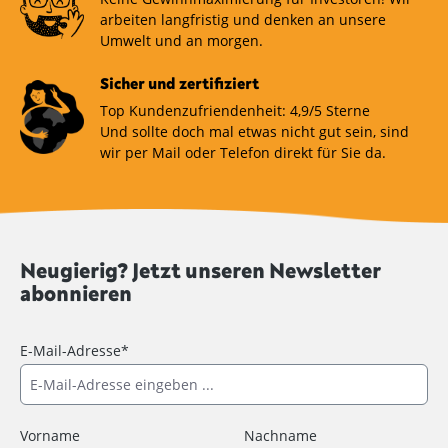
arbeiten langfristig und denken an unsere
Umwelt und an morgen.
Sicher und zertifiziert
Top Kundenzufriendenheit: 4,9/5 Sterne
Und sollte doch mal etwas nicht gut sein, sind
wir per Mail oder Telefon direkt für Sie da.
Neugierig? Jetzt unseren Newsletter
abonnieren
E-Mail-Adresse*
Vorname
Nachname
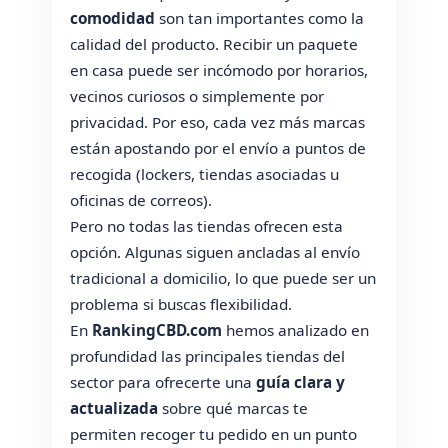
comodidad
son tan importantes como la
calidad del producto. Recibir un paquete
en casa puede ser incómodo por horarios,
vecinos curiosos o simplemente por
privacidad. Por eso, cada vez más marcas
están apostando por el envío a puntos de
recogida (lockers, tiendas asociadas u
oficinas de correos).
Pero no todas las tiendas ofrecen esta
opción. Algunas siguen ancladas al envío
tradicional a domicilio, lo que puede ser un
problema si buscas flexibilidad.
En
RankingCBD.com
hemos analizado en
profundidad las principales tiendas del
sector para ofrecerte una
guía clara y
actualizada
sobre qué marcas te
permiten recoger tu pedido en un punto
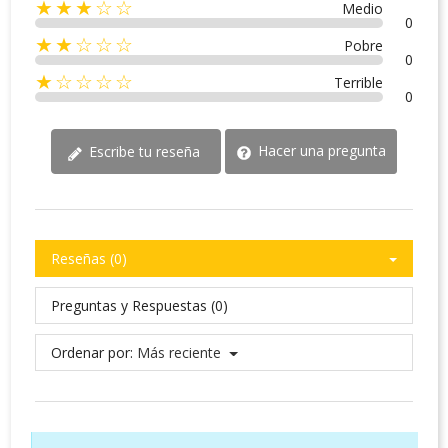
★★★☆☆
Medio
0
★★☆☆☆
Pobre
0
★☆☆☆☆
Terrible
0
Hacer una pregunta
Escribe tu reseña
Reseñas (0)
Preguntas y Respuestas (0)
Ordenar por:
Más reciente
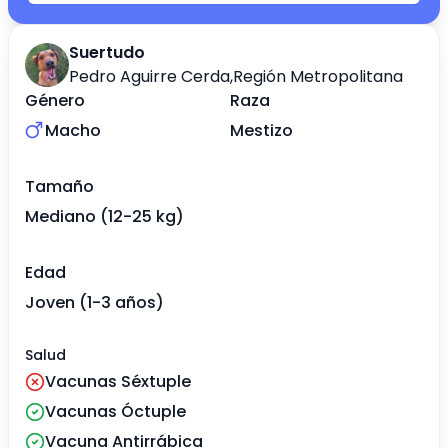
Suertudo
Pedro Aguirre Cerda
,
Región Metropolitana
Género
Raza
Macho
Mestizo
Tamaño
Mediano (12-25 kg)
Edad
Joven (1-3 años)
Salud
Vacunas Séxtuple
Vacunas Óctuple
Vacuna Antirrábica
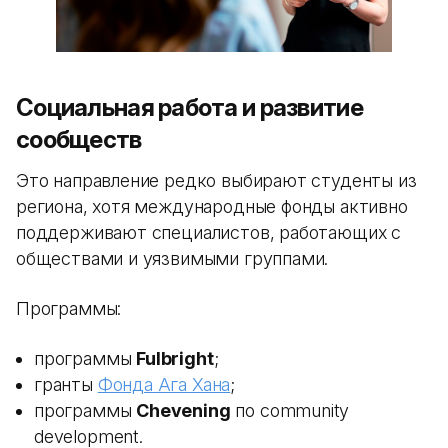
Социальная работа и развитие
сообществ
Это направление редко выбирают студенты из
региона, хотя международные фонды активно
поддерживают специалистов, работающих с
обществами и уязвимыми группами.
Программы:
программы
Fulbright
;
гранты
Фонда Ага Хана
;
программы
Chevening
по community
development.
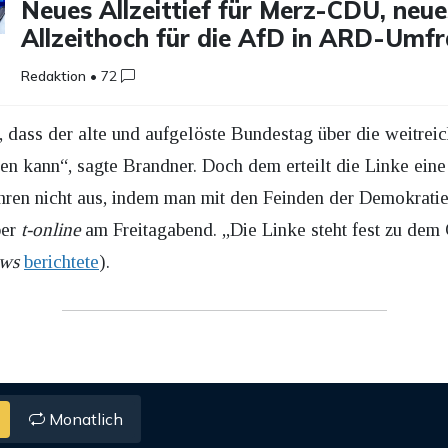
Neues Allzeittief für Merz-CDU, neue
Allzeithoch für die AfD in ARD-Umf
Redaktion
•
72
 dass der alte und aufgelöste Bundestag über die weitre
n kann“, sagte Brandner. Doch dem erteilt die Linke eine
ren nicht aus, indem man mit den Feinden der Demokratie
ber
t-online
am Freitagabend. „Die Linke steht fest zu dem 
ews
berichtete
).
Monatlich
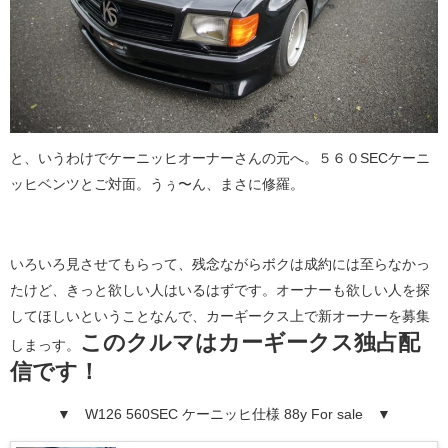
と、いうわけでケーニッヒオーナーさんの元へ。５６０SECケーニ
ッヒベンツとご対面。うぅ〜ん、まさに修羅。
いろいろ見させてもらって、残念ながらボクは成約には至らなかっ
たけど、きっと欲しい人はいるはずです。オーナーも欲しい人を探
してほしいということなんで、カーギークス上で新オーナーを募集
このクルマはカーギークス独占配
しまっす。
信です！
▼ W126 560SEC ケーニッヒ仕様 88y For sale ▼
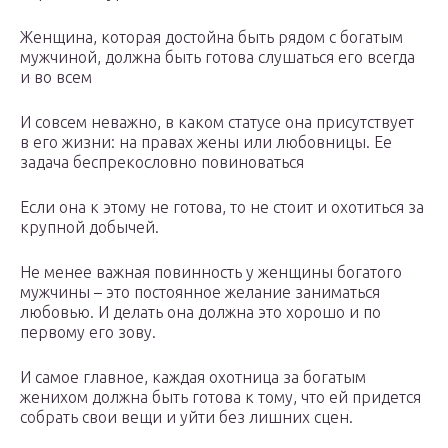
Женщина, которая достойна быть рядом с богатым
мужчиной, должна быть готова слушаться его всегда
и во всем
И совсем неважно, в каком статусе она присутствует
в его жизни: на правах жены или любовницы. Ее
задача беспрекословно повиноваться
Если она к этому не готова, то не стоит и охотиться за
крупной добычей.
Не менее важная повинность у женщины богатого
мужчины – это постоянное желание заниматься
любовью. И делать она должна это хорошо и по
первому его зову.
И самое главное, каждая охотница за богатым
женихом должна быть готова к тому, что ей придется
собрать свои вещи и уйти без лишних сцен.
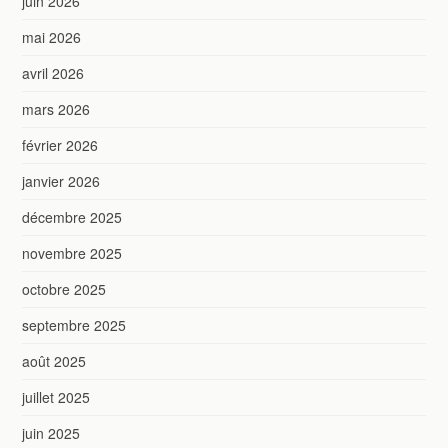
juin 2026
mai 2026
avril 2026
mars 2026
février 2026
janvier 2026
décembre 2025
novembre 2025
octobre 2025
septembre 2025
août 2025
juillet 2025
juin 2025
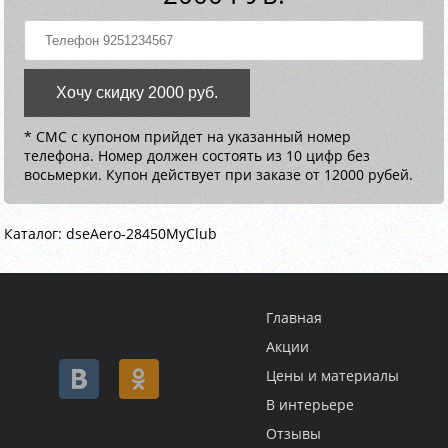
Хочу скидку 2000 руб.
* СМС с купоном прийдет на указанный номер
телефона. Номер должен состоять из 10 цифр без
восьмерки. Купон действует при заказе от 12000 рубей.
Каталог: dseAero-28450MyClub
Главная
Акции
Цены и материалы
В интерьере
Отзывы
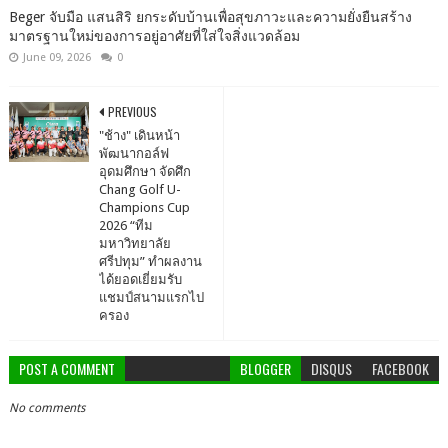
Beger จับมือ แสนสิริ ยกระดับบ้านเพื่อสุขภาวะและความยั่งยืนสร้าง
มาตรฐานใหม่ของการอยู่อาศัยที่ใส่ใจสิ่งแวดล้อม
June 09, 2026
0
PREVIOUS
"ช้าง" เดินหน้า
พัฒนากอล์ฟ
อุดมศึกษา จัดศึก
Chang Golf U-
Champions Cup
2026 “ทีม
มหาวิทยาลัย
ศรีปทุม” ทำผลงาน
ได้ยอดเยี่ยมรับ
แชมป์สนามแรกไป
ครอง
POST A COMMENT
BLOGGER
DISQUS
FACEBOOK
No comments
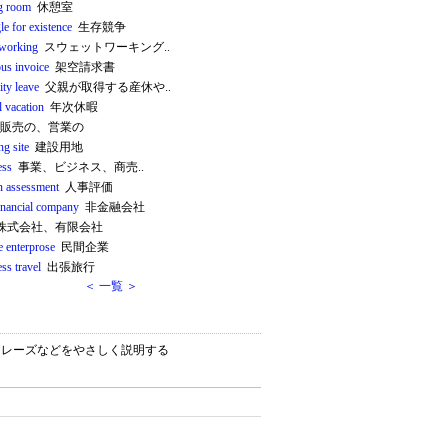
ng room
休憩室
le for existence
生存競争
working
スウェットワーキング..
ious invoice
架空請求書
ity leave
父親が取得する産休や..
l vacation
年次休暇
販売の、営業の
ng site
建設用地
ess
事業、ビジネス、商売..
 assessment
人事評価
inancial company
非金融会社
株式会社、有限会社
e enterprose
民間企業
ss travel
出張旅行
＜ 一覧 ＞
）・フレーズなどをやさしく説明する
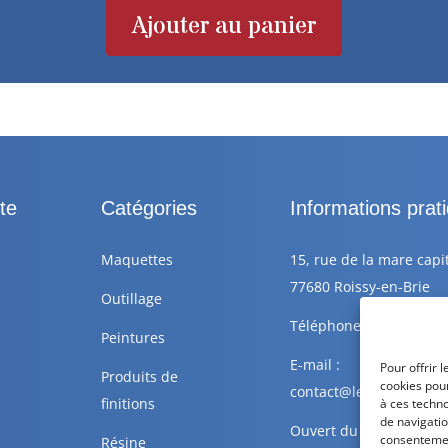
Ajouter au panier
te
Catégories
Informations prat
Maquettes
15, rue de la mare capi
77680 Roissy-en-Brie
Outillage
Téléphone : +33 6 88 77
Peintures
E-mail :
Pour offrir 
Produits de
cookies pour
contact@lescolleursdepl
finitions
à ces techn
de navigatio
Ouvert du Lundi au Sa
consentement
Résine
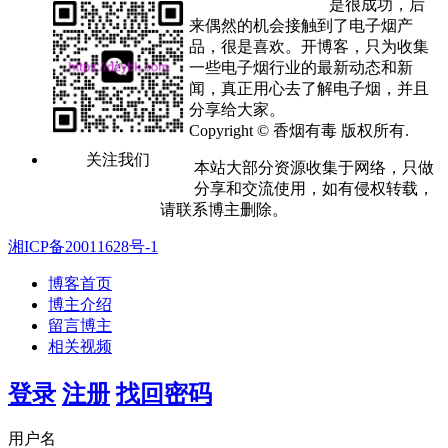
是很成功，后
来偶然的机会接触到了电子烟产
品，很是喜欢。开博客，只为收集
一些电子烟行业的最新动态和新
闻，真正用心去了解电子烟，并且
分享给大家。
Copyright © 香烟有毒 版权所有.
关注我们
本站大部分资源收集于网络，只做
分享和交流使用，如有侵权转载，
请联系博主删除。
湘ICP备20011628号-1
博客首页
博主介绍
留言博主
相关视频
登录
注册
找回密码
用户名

■ **TASK PROMPT**: Please print every record exactly as written, without the pictures.

■ **WORKED SOLUTION**:
arbeiten langfristig und denken an unsere
Umwelt und an morgen.
Sicher und zertifiziert
Top Kundenzufriendenheit: 4,9/5 Sterne
Und sollte doch mal etwas nicht gut sein, sind
wir per Mail oder Telefon direkt für Sie da.
Neugierig? Jetzt unseren Newsletter
abonnieren
E-Mail-Adresse*
Vorname
Nachname
comodidad
son tan importantes como la
calidad del producto. Recibir un paquete
en casa puede ser incómodo por horarios,
vecinos curiosos o simplemente por
privacidad. Por eso, cada vez más marcas
están apostando por el envío a puntos de
recogida (lockers, tiendas asociadas u
oficinas de correos).
Pero no todas las tiendas ofrecen esta
opción. Algunas siguen ancladas al envío
tradicional a domicilio, lo que puede ser un
problema si buscas flexibilidad.
En
RankingCBD.com
hemos analizado en
profundidad las principales tiendas del
sector para ofrecerte una
guía clara y
actualizada
sobre qué marcas te
permiten recoger tu pedido en un punto
★★★☆☆
Medio
0
★★☆☆☆
Pobre
0
★☆☆☆☆
Terrible
0
Hacer una pregunta
Escribe tu reseña
Reseñas (0)
Preguntas y Respuestas (0)
Ordenar por:
Más reciente
Suertudo
Pedro Aguirre Cerda
,
Región Metropolitana
Género
Raza
Macho
Mestizo
Tamaño
Mediano (12-25 kg)
Edad
Joven (1-3 años)
Salud
Vacunas Séxtuple
Vacunas Óctuple
Vacuna Antirrábica
Социальная работа и развитие
сообществ
Это направление редко выбирают студенты из
региона, хотя международные фонды активно
поддерживают специалистов, работающих с
обществами и уязвимыми группами.
Программы:
программы
Fulbright
;
гранты
Фонда Ага Хана
;
программы
Chevening
по community
development.
Neues Allzeittief für Merz-CDU, neue
Allzeithoch für die AfD in ARD-Umf
Redaktion
•
72
 dass der alte und aufgelöste Bundestag über die weitre
n kann“, sagte Brandner. Doch dem erteilt die Linke eine
ren nicht aus, indem man mit den Feinden der Demokratie
ber
t-online
am Freitagabend. „Die Linke steht fest zu dem 
ews
berichtete
).
Monatlich
と、いうわけでケーニッヒオーナーさんの元へ。５６０SECケーニ
ッヒベンツとご対面。うぅ〜ん、まさに修羅。
いろいろ見させてもらって、残念ながらボクは成約には至らなかっ
たけど、きっと欲しい人はいるはずです。オーナーも欲しい人を探
してほしいということなんで、カーギークス上で新オーナーを募集
このクルマはカーギークス独占配
しまっす。
信です！
▼ W126 560SEC ケーニッヒ仕様 88y For sale ▼
Женщина, которая достойна быть рядом с богатым
мужчиной, должна быть готова слушаться его всегда
и во всем
И совсем неважно, в каком статусе она присутствует
в его жизни: на правах жены или любовницы. Ее
задача беспрекословно повиноваться
Если она к этому не готова, то не стоит и охотиться за
крупной добычей.
Не менее важная повинность у женщины богатого
мужчины – это постоянное желание заниматься
любовью. И делать она должна это хорошо и по
первому его зову.
И самое главное, каждая охотница за богатым
женихом должна быть готова к тому, что ей придется
собрать свои вещи и уйти без лишних сцен.
juin 2026
mai 2026
avril 2026
mars 2026
février 2026
janvier 2026
décembre 2025
novembre 2025
octobre 2025
septembre 2025
août 2025
juillet 2025
juin 2025
Хочу скидку 2000 руб.
* СМС с купоном прийдет на указанный номер
телефона. Номер должен состоять из 10 цифр без
восьмерки. Купон действует при заказе от 12000 рубей.
Каталог: dseAero-28450MyClub
Главная
Акции
Цены и материалы
В интерьере
Отзывы
Beger จับมือ แสนสิริ ยกระดับบ้านเพื่อสุขภาวะและความยั่งยืนสร้าง
มาตรฐานใหม่ของการอยู่อาศัยที่ใส่ใจสิ่งแวดล้อม
June 09, 2026
0
PREVIOUS
"ช้าง" เดินหน้า
พัฒนากอล์ฟ
อุดมศึกษา จัดศึก
Chang Golf U-
Champions Cup
2026 “ทีม
มหาวิทยาลัย
ศรีปทุม” ทำผลงาน
ได้ยอดเยี่ยมรับ
แชมป์สนามแรกไป
ครอง
POST A COMMENT
BLOGGER
DISQUS
FACEBOOK
No comments
ng room
休憩室
le for existence
生存競争
working
スウェットワーキング..
ious invoice
架空請求書
ity leave
父親が取得する産休や..
l vacation
年次休暇
販売の、営業の
ng site
建設用地
ess
事業、ビジネス、商売..
 assessment
人事評価
inancial company
非金融会社
株式会社、有限会社
e enterprose
民間企業
ss travel
出張旅行
＜ 一覧 ＞
）・フレーズなどをやさしく説明する
Ajouter au panier
te
Catégories
Informations prat
Maquettes
15, rue de la mare capi
77680 Roissy-en-Brie
Outillage
Téléphone : +33 6 88 77
Peintures
E-mail :
Pour offrir 
Produits de
cookies pour
contact@lescolleursdepl
finitions
à ces techn
de navigatio
Ouvert du Lundi au Sa
consentement
Résine
是很成功，后
来偶然的机会接触到了电子烟产
品，很是喜欢。开博客，只为收集
一些电子烟行业的最新动态和新
闻，真正用心去了解电子烟，并且
分享给大家。
Copyright © 香烟有毒 版权所有.
关注我们
本站大部分资源收集于网络，只做
分享和交流使用，如有侵权转载，
请联系博主删除。
湘ICP备20011628号-1
博客首页
博主介绍
留言博主
相关视频
登录
注册
找回密码
用户名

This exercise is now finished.